Analysis of protein-coding genetic variation in 60,706 humans
Atzmon, Aarno Palotie, Ripke, Manuel A. Rivas, Hong‐Hee Won, Freimer, Lyon, Rodríguez-Guillén, Barr, Ben Weisburd, Benjamin M. Neale, Pamela Sklar, Dongmei Yu, Fontanillas, Riba, Kaitlin E. Samocha, Kähler, Meigs, Ming T. Tsuang, González-Villalpando, Lehman, Sandor, Mark J. Daly, Hanis, Brett Thomas, Groop, Cox, Mahajan, Bergen, Sladek, King King, Stacey Gabriel, Huerta-Chagoya, Abboud, James S. Ware, Jason Flannick, Kyriakou, Grace Tiao, Chambert, Ruth McPherson, Sekar Kathiresan, Teslovich, Haiman,, Douglas M. Ruderfer, Hopewell, Jeremiah M. Scharf, Patrick F. Sullivan, Gad Getz, Ordóñez-Sánchez, Lorena Orozco, Jiménez-Morale, Frayling, Mercader, James Zou, Michael Boehnke, Samuel A. Rose, Burtt, Christine Stevens, Ami Levy Moonshine, Najmi, Maria T. Tusie-Luna, Stephen J. Glatt, Duggirala, Morris, Valentín Ruano-Rubio, Markku Laakso, Diego Ardissino, Bell,, Mohlke, Marrugat, Rodríguez-Torres, Taru Tukiainen, Mendoza-Caamal, Peter D. Stenson, Tai, Spector,, Daniel G. MacArthur, Goel, Monkol Lek, Danish Saleheen, Anne O’Donnell‐Luria, Moran,, Laramie E. Duncan, Fernandez-Lopez, Mark I. McCarthy, Beryl B. Cummings, Eric Banks, John Danesh, Киров, Budman, Ron Do, Timothy R. Fennell, Namrata Gupta, Ryan Poplin, Mitja Kurki, Bowden,, Abecasis, Soberón, Mark A. DePristo, García-Ortiz
Abstract
Large-scale reference data sets of human genetic variation are critical for the medical and functional interpretation of DNA sequence changes.

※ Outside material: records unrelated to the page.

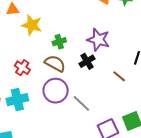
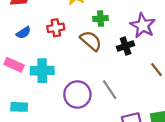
red cross: (22, 68) -> (56, 28), moved, turned 35
purple circle: (56, 91) -> (77, 95), moved

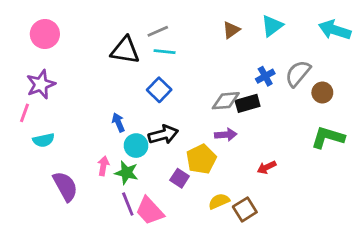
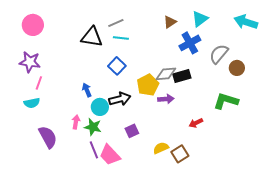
blue cross: (265, 76) -> (190, 43), moved, size x1.5
purple star: (41, 84) -> (30, 62), turned 30
pink line: (24, 113) -> (39, 83), moved
green L-shape: (328, 137) -> (226, 101), moved
yellow pentagon: (201, 159) -> (148, 85), moved
purple square: (180, 178) -> (132, 131), turned 32

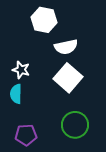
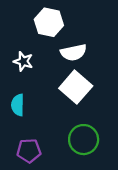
white star: (21, 70) -> (23, 61), moved

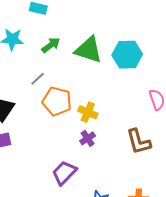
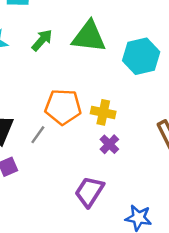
cyan hexagon: (127, 55) -> (141, 56), moved
gray line: (38, 79) -> (38, 135), moved

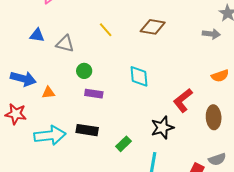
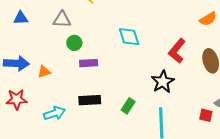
gray triangle: (65, 44) -> (62, 20), moved
cyan arrow: (50, 135) -> (54, 113), size x0.7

We describe the aggregation and analysis of high-quality exome (protein-coding region) sequence data for 60,706 individuals of diverse ethnicities generated as part of the Exome Aggregation Consortium (ExAC). This catalogue of human genetic diversity contains an average of one variant every eight bases of the exome, and provides direct evidence for the presence of widespread mutational recurrence. We have used this catalogue to calculate objective metrics of pathogenicity for sequence variants, and to identify genes subject to strong selection against various classes of mutation; identifying 3,230 genes with near-complete depletion of truncating variants with 72% having no currently established human disease phenotype. Finally, we demonstrate that these data can be used for the efficient filtering of candidate disease-causing variants, and for the discovery of human “knockout” variants in protein-coding genes.